How to get empty droplets without cell hashing or sample demultiplexing?

If you didn’t run a multiplexing experiment you can simply get a vector of negative droplets from the droplets that ould be QCd out of the experiment due to very low mRNA counts as an estimation of droplets that contain only ambient loading buffer and no cells.

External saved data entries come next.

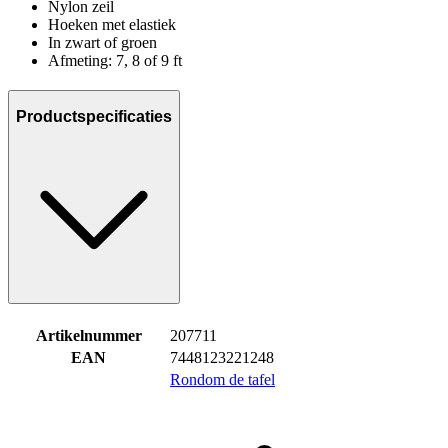
Nylon zeil
Hoeken met elastiek
In zwart of groen
Afmeting: 7, 8 of 9 ft
Productspecificaties
Artikelnummer
207711
EAN
7448123221248
Rondom de tafel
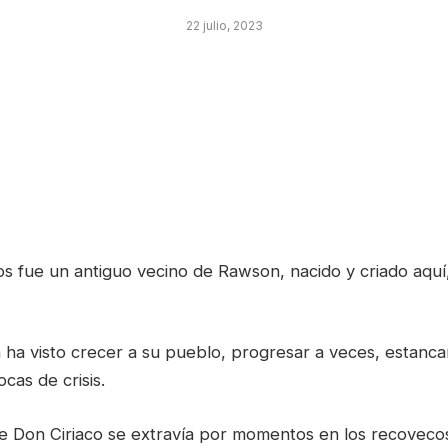
22 julio, 2023
os fue un antiguo vecino de Rawson, nacido y criado aqu
a ha visto crecer a su pueblo, progresar a veces, estanca
cas de crisis.
de Don Ciriaco se extravía por momentos en los recoveco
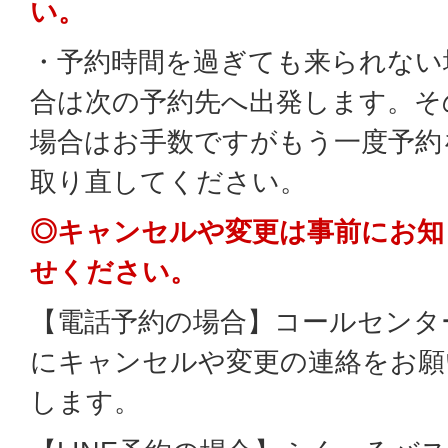
い。
・予約時間を過ぎても来られない
合は次の予約先へ出発します。そ
場合はお手数ですがもう一度予約
取り直してください。
◎キャンセルや変更は事前にお知
せください。
【電話予約の場合】コールセンタ
にキャンセルや変更の連絡をお願
します。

There is also an excellent R package for this.
https://genomebiology.biomedcentral.com/articles/10.1186/s13059-019-1662-y

please see vignettes in the “articles” tab at https://mattpm.github.io/dsb/ for a detailed workflow describing reading in proper cellranger output There robust ways to estimate which cells are empty droplets: https://genomebiology.biomedcentral.com/articles/10.1186/s13059-019-1662-y

Below is a quick method to get outlier empty droplets assuming seurat_object is a object with most cells (i.e. any cell expressing at least a gene).

Get the nUMI from a seurat version 3 object

# get the nUMI from a seurat version 3 object 
umi = seurat_object$nUMI

Get the nUMI from a Seurat version 2 object

#  Get the nUMI from a Seurat version 2 object
umi = seurat_object@meta.data %>% select("nUMI")
mu_umi = mean(umi)
sd_umi = sd(umi)

# calculate a threshold for calling a cell negative 
sub_threshold = mu_umi - (5*sd_umi)

# define the negative cell object
Idents(seurat_object) = "nUMI"
neg = subset(seurat_object, accept.high = sub_threshold)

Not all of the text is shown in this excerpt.